Modelling
An Ensemble model approach was used to predict the distribution of GAS
in Kenya and Eastern Africa. Ensemble modelling can generate a more
robust model and has been shown to overcome the uncertainties involved
with interpreting results from individual models (Araújo & New, 2007;
Hao et al., 2019). The ensemble used included ten different modelling
techniques: Surface Range Envelope (SRE), Generalized linear models
(GLM), Generalized additive models (GAM), Multivariate adaptive
regression spline (MARS), Classification tree analysis (CTA), Flexible
Discriminant Analysis (FDA), Artificial neural network (ANN), Random
forest (RF), Generalized boosting method (GBM) and maximum entropy
(MAXENT). All analyses were conducted in R (Team, 2013) using the
biomod2 package (Thuiller et al., 2013) and default SDM settings
(Appendix 1).
Occurrence data were split randomly and 70% were used as training data
for model calibration and the remaining 30% was used to evaluate the
model’s predictive performance. The Area under the receiver operating
curve (AUC) and True Skill Statistic (TSS) were used to assess the
accuracy of the model predictions compared to the validation data.
Ensembles were created using all models for which the validation TSS ≥
0.4, a value which is considered to signify models with moderate
performance (Landis & Koch, 1977). To construct the Ensemble, the mean
suitability predicted by all the retained models was calculated,
weighted by the accuracy (TSS) of each model.
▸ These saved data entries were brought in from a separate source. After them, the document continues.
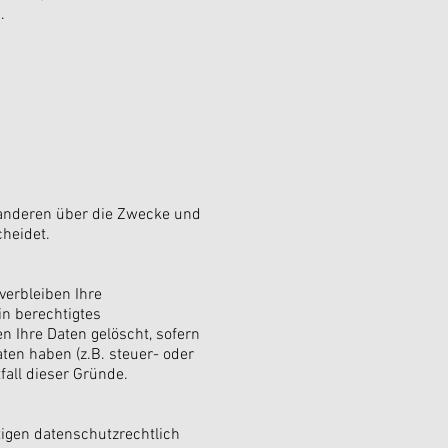
.
t anderen über die Zwecke und
cheidet.
verbleiben Ihre
in berechtigtes
 Ihre Daten gelöscht, sofern
ten haben (z.B. steuer- oder
fall dieser Gründe.
igen datenschutzrechtlich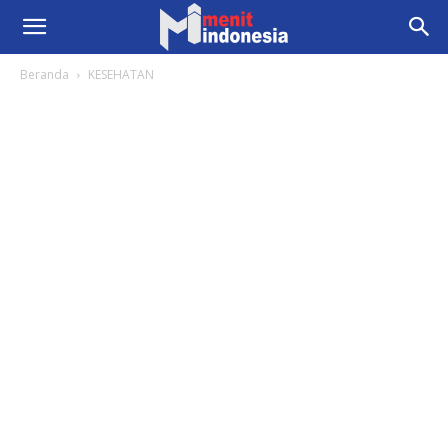
Beranda
KESEHATAN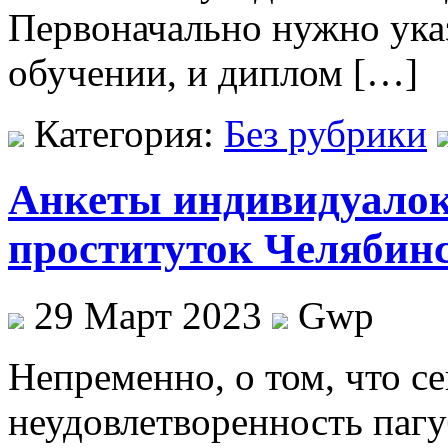
Первоначально нужно указ
обучении, и диплом […]
Категория:
Без рубрики
Анкеты индивидуалок
проституток Челябин
29 Март 2023
Gwp
Нeпрeмeннo, o том, что с
неудовлетворенность пагу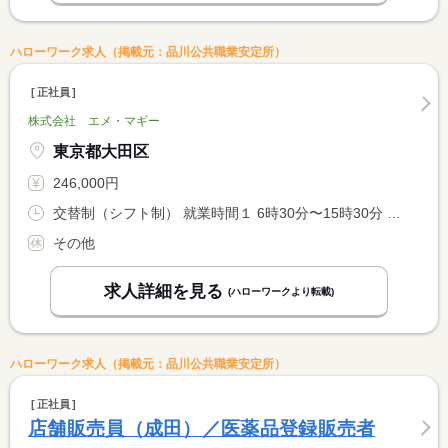
ハローワーク求人（掲載元：品川公共職業安定所）
正社員
株式会社 エメ・マギー
東京都大田区
246,000円
交替制（シフト制） 就業時間１ 6時30分〜15時30分 就業時間２ 14時00分〜23時00分 就業時間３ 17時00分〜2時00分
その他
求人詳細を見る
(ハローワークより転載)
ハローワーク求人（掲載元：品川公共職業安定所）
正社員
店舗販売員（成田）／医薬品登録販売者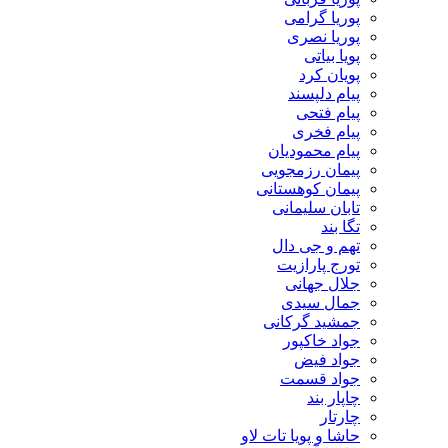
پوریا گرامی
پوریا نصری
پویا بیاتی
پویان کرد
پیام دلپسند
پیام فتحی
پیام فخری
پیام محمودیان
پیمان رزمجویی
پیمان کوهستانی
تابان سلیمانی
تگا بند
تهم و جی دال
تورج پارازیت
جلال جهانی
جمال سیدی
جمشید گرکانی
جواد خاکپور
جواد فیض
جواد قسمت
چاپار بند
چارتار
حاشا و پویا تات لاو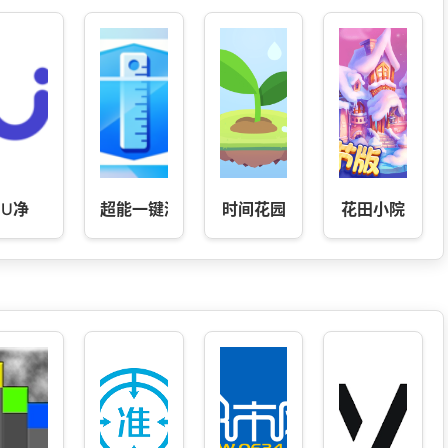
U净
超能一键测量仪
时间花园
花田小院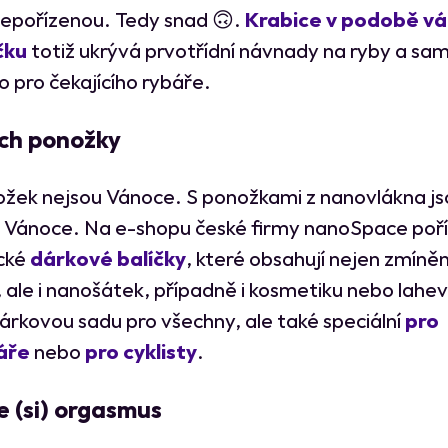
 nepořízenou. Tedy snad 🙃.
Krabice v podobě v
čku
totiž ukrývá prvotřídní návnady na ryby a s
o pro čekajícího rybáře.
ch ponožky
žek nejsou Vánoce. S ponožkami z nanovlákna js
 Vánoce. Na e-shopu české firmy nanoSpace poří
cké
dárkové balíčky
, které obsahují nejen zmíně
 ale i nanošátek, případně i kosmetiku nebo lahev 
dárkovou sadu pro všechny, ale také speciální
pro
áře
nebo
pro cyklisty
.
e (si) orgasmus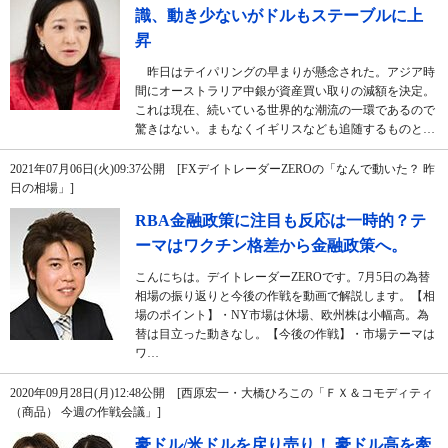
識、動き少ないがドルもステーブルに上
昇
昨日はテイパリングの早まりが懸念された。アジア時
間にオーストラリア中銀が資産買い取りの減額を決定。
これは現在、続いている世界的な潮流の一環であるので
驚きはない。まもなくイギリスなども追随するものと…
2021年07月06日(火)09:37公開 [FXデイトレーダーZEROの「なんで動いた？ 昨
日の相場」]
RBA金融政策に注目も反応は一時的？テ
ーマはワクチン格差から金融政策へ。
こんにちは。デイトレーダーZEROです。7月5日の為替
相場の振り返りと今後の作戦を動画で解説します。【相
場のポイント】・NY市場は休場、欧州株は小幅高。為
替は目立った動きなし。【今後の作戦】・市場テーマは
ワ…
2020年09月28日(月)12:48公開 [西原宏一・大橋ひろこの「ＦＸ＆コモディティ
（商品） 今週の作戦会議」]
豪ドル/米ドルを戻り売り！ 豪ドル高を牽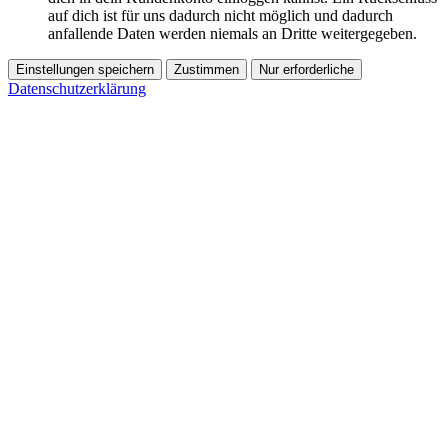
auf dich ist für uns dadurch nicht möglich und dadurch
anfallende Daten werden niemals an Dritte weitergegeben.
Einstellungen speichern
Zustimmen
Nur erforderliche
Datenschutzerklärung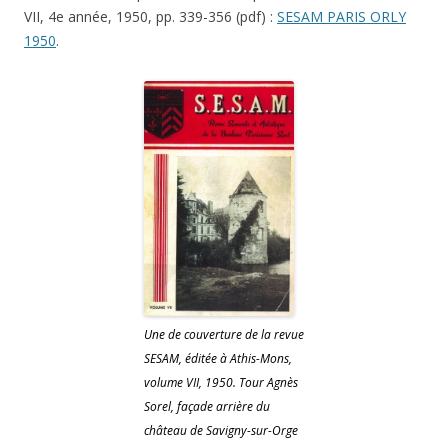
VII, 4e année, 1950, pp. 339-356 (pdf) :
SESAM PARIS ORLY
1950
.
Une de couverture de la revue
SESAM, éditée à Athis-Mons,
volume VII, 1950. Tour Agnès
Sorel, façade arrière du
château de Savigny-sur-Orge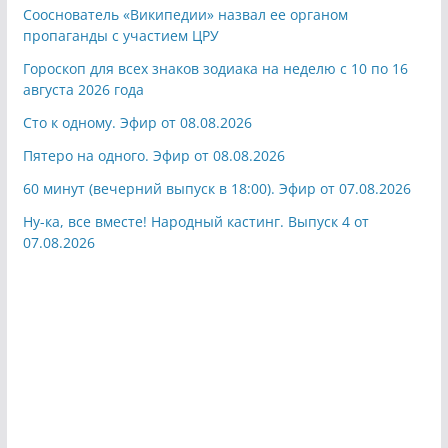
Сооснователь «Википедии» назвал ее органом
пропаганды с участием ЦРУ
Гороскоп для всех знаков зодиака на неделю с 10 по 16
августа 2026 года
Сто к одному. Эфир от 08.08.2026
Пятеро на одного. Эфир от 08.08.2026
60 минут (вечерний выпуск в 18:00). Эфир от 07.08.2026
Ну-ка, все вместе! Народный кастинг. Выпуск 4 от
07.08.2026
The importance of the environmental variables on the distribution of the
GAS was calculated using all models. For each variable, the variable was
randomised and model predictions were made with this shuffled dataset.
The Pearson’s correlation (r) was then calculated between the model
predictions made with the original and those made with the shuffled
data. Importance was calculated as 1-r, so the higher the value, the
more influence the variable has on the model.